Abnormal early expression of loricrin observed in 3D skin culture of keratinocytes from patients with AKR1C3 SNPs
The 3D skin culture was constructed with keratinocytes isolated from patients with each of the AKR1C3 SNPs. The incubation period was 2 weeks; for the first 7 days, keratinocytes were incubated in the medium supplied with the EPI-KIT (J-TEC, Gamagori, Japan), and for the second 7 days, they were incubated in medium supplemented with 300 µM I3C. Keratinocytes were fixed on day 14 and immunohistochemical staining was performed. Abnormally early expression of loricrin (green staining) from the basal layer was observed in the skin cultures from patients with rs12529 G/C and C/C SNPs (Fig. 4D).

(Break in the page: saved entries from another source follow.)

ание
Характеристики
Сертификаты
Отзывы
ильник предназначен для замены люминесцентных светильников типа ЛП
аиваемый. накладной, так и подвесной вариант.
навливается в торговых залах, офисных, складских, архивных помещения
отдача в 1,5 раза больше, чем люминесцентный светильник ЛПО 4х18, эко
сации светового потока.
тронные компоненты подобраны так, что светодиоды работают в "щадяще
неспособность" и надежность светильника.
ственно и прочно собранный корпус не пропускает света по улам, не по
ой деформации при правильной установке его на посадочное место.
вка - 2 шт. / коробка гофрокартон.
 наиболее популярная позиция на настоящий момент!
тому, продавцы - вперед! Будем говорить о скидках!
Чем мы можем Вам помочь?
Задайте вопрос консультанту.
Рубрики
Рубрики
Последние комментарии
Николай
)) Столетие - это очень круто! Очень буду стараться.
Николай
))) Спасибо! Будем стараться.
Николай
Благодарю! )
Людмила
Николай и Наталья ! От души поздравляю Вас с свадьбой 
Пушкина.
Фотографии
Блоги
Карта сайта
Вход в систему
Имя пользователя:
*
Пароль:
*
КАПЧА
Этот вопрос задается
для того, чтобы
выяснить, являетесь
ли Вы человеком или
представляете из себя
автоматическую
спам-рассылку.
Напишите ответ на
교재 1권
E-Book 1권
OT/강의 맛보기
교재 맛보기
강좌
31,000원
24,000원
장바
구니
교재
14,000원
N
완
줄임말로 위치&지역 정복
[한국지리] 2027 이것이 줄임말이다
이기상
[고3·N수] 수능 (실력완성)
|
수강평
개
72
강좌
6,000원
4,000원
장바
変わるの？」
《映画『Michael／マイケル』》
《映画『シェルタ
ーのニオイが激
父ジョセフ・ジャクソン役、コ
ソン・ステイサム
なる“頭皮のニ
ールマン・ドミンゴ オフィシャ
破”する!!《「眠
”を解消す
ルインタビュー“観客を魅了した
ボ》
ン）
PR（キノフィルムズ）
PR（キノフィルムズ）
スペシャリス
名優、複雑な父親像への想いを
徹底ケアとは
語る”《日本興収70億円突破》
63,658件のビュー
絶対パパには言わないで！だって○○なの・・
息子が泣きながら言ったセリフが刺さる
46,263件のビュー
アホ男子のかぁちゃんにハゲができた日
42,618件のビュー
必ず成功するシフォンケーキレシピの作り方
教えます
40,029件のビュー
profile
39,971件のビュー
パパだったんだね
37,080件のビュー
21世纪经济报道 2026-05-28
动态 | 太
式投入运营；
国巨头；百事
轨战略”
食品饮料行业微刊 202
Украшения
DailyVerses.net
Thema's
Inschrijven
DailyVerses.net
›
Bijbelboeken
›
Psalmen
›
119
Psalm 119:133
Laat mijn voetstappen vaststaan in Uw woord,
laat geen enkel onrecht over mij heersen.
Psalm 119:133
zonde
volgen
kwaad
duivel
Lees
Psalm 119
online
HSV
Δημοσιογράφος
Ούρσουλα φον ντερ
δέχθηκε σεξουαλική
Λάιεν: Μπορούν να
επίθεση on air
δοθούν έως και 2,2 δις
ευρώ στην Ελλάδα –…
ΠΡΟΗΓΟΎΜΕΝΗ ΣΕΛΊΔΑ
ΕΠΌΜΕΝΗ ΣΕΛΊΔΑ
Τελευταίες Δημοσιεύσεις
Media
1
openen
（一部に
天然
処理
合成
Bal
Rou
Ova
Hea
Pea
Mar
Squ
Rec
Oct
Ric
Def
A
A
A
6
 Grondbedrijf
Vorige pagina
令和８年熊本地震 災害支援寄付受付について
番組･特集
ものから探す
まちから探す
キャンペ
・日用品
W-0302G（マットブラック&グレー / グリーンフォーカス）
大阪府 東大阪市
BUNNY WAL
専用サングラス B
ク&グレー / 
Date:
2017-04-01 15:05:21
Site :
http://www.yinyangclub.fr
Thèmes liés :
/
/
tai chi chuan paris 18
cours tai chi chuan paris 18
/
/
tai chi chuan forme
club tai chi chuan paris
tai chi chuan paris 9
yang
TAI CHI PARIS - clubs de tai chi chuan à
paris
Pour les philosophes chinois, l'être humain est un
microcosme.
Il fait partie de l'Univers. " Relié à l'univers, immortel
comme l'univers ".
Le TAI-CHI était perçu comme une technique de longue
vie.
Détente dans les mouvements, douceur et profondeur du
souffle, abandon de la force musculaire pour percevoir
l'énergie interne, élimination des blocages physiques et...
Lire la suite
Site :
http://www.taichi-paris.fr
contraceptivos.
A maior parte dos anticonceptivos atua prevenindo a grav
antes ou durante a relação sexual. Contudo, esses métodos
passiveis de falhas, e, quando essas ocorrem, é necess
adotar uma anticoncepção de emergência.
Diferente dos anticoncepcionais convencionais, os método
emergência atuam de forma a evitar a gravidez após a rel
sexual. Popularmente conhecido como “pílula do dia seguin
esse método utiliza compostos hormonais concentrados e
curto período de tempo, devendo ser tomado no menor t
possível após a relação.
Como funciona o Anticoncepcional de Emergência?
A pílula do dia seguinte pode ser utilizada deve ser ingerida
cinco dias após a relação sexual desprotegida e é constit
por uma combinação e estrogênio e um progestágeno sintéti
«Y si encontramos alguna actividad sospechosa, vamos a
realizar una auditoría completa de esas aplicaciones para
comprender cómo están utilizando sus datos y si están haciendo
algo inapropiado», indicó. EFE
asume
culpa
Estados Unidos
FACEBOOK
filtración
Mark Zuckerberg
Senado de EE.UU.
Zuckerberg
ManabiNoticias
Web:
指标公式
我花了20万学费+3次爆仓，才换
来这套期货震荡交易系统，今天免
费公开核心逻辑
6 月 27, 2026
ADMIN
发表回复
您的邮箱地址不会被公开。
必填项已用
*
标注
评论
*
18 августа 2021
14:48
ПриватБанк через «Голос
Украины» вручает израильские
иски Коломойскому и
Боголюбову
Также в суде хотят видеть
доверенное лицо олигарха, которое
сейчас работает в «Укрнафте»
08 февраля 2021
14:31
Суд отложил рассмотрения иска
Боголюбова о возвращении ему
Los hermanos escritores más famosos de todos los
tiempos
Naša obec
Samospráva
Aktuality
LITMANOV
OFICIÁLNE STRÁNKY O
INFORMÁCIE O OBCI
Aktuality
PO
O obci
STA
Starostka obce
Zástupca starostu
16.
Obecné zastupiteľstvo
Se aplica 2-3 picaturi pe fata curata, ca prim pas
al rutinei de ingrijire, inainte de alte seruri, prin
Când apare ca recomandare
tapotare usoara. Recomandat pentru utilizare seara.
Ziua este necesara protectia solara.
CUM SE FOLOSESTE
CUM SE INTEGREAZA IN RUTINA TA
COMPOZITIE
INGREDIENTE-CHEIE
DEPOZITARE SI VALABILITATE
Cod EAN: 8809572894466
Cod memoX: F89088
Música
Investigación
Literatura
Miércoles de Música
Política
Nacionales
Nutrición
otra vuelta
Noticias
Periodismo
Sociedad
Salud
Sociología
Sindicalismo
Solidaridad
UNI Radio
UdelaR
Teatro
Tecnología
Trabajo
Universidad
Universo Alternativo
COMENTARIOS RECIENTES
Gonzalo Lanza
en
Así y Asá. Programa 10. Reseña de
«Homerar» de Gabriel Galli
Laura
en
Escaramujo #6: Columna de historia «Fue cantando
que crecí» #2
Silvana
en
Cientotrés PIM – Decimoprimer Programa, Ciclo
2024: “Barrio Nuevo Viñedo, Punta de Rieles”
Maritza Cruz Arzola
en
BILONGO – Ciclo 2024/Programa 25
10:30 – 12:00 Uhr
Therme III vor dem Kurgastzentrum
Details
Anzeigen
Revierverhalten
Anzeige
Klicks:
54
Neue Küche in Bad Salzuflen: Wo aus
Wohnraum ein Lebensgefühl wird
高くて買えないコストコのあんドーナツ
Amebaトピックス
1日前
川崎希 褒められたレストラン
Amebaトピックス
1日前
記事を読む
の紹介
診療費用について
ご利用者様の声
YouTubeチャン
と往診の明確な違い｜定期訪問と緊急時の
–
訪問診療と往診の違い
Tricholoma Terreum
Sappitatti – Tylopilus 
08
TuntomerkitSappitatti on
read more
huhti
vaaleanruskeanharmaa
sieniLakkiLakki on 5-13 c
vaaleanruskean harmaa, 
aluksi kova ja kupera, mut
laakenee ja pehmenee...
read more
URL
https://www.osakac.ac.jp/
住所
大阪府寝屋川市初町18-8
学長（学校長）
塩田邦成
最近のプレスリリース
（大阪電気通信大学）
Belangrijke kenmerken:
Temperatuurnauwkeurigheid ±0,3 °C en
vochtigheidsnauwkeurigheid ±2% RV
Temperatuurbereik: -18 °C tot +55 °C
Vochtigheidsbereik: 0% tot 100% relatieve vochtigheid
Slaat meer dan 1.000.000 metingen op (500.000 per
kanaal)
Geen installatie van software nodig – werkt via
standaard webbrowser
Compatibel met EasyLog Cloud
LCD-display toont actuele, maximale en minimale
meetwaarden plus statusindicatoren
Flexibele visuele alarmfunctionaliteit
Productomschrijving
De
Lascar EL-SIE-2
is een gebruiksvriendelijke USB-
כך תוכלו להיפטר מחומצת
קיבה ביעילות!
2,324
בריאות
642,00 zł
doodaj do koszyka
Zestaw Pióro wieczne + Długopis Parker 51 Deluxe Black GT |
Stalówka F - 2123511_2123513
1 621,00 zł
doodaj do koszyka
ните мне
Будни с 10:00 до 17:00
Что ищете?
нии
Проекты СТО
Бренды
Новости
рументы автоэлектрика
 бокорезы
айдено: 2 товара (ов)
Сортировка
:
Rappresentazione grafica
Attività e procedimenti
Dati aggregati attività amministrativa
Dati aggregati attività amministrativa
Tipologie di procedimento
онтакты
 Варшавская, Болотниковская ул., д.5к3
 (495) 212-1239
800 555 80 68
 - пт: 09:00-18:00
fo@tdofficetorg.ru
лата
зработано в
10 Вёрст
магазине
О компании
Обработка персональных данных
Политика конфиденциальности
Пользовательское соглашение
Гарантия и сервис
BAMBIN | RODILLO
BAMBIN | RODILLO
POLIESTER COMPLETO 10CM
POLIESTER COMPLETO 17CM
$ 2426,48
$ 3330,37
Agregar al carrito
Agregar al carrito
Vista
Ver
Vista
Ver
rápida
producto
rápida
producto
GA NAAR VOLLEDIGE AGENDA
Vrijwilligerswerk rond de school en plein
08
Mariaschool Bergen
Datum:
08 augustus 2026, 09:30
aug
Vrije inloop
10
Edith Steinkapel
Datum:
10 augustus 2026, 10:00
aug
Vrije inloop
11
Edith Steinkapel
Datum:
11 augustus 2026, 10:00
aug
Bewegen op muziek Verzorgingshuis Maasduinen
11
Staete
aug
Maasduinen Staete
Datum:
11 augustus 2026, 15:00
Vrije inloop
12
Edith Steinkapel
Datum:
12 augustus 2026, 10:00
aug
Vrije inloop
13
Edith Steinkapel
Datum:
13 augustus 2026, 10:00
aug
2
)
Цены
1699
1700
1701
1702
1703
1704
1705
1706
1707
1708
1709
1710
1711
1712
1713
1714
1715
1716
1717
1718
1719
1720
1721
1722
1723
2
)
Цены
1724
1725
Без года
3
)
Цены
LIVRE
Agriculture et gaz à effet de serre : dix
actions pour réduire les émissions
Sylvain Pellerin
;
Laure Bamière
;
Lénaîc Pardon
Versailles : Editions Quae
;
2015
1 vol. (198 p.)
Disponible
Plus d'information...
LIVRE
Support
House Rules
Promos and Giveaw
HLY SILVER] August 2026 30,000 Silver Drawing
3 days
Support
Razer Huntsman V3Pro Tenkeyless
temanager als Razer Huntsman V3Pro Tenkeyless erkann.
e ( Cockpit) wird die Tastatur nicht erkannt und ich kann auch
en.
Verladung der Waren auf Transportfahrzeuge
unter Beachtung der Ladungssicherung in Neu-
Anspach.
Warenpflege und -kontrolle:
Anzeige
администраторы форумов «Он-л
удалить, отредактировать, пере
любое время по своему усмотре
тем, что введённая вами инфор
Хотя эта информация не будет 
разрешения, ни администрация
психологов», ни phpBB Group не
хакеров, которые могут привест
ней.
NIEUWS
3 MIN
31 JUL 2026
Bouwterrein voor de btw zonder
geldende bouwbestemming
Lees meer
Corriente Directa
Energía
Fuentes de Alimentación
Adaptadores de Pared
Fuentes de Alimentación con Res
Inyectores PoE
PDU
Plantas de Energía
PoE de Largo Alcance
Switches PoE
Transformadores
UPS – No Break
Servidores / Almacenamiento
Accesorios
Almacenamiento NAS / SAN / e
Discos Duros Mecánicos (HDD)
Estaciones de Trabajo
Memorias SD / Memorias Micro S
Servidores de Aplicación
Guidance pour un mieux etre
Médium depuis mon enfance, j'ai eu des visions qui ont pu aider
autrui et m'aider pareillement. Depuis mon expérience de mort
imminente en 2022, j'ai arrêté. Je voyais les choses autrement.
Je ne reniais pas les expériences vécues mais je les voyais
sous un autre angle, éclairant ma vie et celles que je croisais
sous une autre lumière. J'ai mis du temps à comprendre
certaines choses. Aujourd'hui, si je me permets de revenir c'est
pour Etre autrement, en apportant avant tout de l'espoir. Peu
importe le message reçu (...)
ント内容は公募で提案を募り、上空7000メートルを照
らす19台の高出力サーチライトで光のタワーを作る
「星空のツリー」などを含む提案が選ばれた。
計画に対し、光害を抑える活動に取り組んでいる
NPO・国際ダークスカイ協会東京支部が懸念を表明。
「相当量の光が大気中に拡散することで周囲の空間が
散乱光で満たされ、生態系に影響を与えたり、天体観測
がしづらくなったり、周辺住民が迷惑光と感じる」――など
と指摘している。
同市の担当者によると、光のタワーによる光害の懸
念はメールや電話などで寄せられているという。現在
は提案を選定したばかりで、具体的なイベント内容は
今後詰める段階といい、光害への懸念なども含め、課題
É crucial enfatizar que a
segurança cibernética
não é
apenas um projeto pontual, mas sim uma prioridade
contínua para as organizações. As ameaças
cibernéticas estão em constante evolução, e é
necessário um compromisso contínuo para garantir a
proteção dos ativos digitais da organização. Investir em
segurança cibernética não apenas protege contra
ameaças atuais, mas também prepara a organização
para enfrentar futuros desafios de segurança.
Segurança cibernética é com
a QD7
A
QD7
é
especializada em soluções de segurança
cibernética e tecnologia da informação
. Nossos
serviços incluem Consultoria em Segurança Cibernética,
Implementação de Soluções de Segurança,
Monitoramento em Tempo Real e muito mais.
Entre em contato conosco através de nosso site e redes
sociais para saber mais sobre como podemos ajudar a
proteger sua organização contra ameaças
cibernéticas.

Expression Landscape Of Genes Associated With Keratinocyte Differentiation In Psoriasis
Analysis was performed using the profiled data set accessible at the GEO database (GSE13355) [17]. Clustering analysis revealed genes that were downregulated and upregulated in psoriasis lesions (Fig. 5A). Loricrin (LOR) was the most significantly downregulated gene in the psoriasis lesions, and filaggrin (FLG, FLG2) was also strongly downregulated. Involucrin (IVL), on the other hand, was upregulated. Keratin 5 (KRT5) was highly expressed while keratin 10 (KRT10) was suppressed. Although tight junction protein 1 (TJP1) and occludin (OCLN) were strongly expressed in lesional skin, the absence of claudin (CLDN1) expression indicates that tight junctions were not well formed. In the psoriasis lesional skin, high expression of desmocollin 2 (DSC2) and desmoglein 3 (DSG3) was also observed, in contrast to the low expression of desmocollin 1 (DSC1) and desmoglein 1 (DSG1). The psoriasis lesional skin was characterized by increased gene expression in the lower to middle epidermis and decreased gene expression related to terminal differentiation in the upper layer of the epidermis and granular layer, and cornification. The expression of AKR1C3 was also included in this data set. In the psoriasis lesional skin, the expression of AKR1C3 was significantly downregulated compared with that in healthy normal skin and non-lesional skin (Fig. 5B). Although the number of AKR1C3 SNPs in this cohort is unknown, keratinocyte differentiation was clearly abnormal in the psoriasis lesional skin. This database differs from our Japanese cohort in that it comprises a US cohort. As described above, however, the rs12529 G > C SNP is much more common in the US, even in healthy individuals.